[Ruth 1:16] And Ruth said, Intreat me not to leave thee, or to return from following after thee: for whither thou goest, I will go; and where thou lodgest, I will lodge: thy people shall be my people, and thy God my God:
The word for to entreat also means misfortune or plague. Ruth is telling Naomi not to attempt to turn her away by enumerating her misfortunes to her, that she is determined to become a convert, no matter what the circumstances. Ruth’s life we read at the holiday of Shavuot. She was a Moabite princess who had been married to a Jewish man.
Ruth signified her decision to go or walk with Naomi, side by side sharing life together.
Lodge on the way, enjoying her friendship and to help Naomi in her search for a new security.
Your people, my people leaving her own people and native land and bind herself to Naomi’s people.
Your G-d, my G-d ready to make an absolute commitment to the G-d Naomi had taught her to love. Ruth is one of numerous other people in the Scriptures who declared her loyalty to Yahweh across cultural and religious lines.
There must have been something very beautiful in Naomi’s life thus to win the devotion and love of Ruth, first to herself and then to her G-d’ and it has bee well to keep her name, which means Pleasant, instead of substituting her suggestion of Mara.
Can this be Naomi? In the past she wore a cloak of fine wool, and now she is clothed in rags, and before her countenance was ruddy from abundance of food and drink, and now it is sickly from hunger. Naomi and Ruth were not in the best of positions. Naomi’s husband had lost his fortune in Moab, and she was nearly penniless except for some family land.
All the city was moved about them, the present condition of Naomi, a forlorn and desolate widow, presented so painful a contrast to the flourishing state of prosperity and domestic bliss in which she had been at her departure. Naomi asks that she not be called by a name reflecting “pleasantness,” but one that embodies her condition and attitude, Mara, which means bitterness. She stressed her bitterness of soul by using the Hebrew word for bitter three times. It is a very human form of anger, a complaint that life is not fair and is found often throughout the OT.
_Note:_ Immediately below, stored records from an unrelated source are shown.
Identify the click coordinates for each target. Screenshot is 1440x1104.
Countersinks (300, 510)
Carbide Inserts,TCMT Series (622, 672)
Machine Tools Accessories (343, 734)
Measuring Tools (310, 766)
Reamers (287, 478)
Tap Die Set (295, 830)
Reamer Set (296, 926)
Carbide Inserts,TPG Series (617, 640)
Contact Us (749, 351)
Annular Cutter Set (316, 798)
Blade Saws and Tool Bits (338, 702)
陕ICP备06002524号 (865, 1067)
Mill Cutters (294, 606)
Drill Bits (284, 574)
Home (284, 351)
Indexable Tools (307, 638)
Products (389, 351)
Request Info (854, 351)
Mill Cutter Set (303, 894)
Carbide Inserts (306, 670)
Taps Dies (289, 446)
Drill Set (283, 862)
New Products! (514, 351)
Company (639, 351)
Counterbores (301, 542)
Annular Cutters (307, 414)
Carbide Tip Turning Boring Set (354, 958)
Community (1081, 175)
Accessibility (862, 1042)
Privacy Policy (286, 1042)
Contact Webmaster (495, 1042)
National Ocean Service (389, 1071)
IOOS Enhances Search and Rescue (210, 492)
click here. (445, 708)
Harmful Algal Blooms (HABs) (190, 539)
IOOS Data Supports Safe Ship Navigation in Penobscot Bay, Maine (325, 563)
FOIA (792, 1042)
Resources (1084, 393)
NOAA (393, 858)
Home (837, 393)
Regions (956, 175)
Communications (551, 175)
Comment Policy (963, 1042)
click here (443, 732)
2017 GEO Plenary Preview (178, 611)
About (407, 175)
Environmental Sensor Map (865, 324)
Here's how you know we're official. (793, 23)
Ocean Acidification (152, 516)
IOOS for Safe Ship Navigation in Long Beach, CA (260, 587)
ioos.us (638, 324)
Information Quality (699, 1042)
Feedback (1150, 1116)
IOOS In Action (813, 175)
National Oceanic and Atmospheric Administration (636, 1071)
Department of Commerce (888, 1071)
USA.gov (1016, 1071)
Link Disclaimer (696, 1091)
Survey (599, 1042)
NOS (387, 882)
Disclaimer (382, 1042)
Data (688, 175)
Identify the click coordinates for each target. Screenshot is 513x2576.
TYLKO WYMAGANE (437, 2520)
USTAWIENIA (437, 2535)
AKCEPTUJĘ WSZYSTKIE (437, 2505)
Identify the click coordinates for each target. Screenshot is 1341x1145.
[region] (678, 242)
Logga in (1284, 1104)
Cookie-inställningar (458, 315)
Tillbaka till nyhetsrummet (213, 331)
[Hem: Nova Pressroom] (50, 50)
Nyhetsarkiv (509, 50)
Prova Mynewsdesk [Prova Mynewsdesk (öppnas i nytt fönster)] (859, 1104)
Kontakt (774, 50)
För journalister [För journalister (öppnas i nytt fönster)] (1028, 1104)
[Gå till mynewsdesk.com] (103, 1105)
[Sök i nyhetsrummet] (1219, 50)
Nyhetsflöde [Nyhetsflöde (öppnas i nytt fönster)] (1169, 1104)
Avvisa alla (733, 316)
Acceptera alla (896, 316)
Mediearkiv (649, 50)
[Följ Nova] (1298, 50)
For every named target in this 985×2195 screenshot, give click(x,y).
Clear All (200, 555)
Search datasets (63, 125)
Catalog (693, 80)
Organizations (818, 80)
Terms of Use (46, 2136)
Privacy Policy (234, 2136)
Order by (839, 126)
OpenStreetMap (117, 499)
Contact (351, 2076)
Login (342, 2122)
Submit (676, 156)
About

Naomi complained that Yahweh had dealt harshly with her. This expression is a translation of a Hebrew verb that means basically to answer. When the answer is harsh, the meaning may be to afflict. So when she cried to the L-rd for an answer at the time of the death of her husband, Yahweh answered her with the death of her two sons. Behind her complaints, would be the faith that Yahweh does not despise or abhor the affliction of the afflicted (Ps. 22:24). She also blamed G-d for bringing calamity on her. Completely wrapped up in her own suffering, she did not even mention her Moabite daughter-in-law. G-d’s answer to her cries was in the Moabite woman who had clung to her and sworn to walk by her side on her return to Bethlehem. Ruth would cause “Mara the bitter one” to become Naomi the lovely one again. Ruth would fill the void of emptiness in Naomi’s heart with fullness, embody G-d’s grace instead of harshness, and bring blessing in place of calamity and change her mourning into dancing (Ps. 30:11).
On the day that Naomi and Ruth arrived in Bethlehem was the very day that all the neighboring townspeople gathered together to celebrate the reaping of the Omer, a measure of barley that would be offered up as a sacrifice on the second day of Passover. The wife of Boaz died on that day, and all Israel assembled to pay their respects, and just then, Ruth entered with Naomi. The later rain (Deut. 11:14) had fallen in November, and the barley and wheat crops had been planted. The beginning of the barley harvest, which followed the Festival of Unleavened Bread in March or April, was now at hand.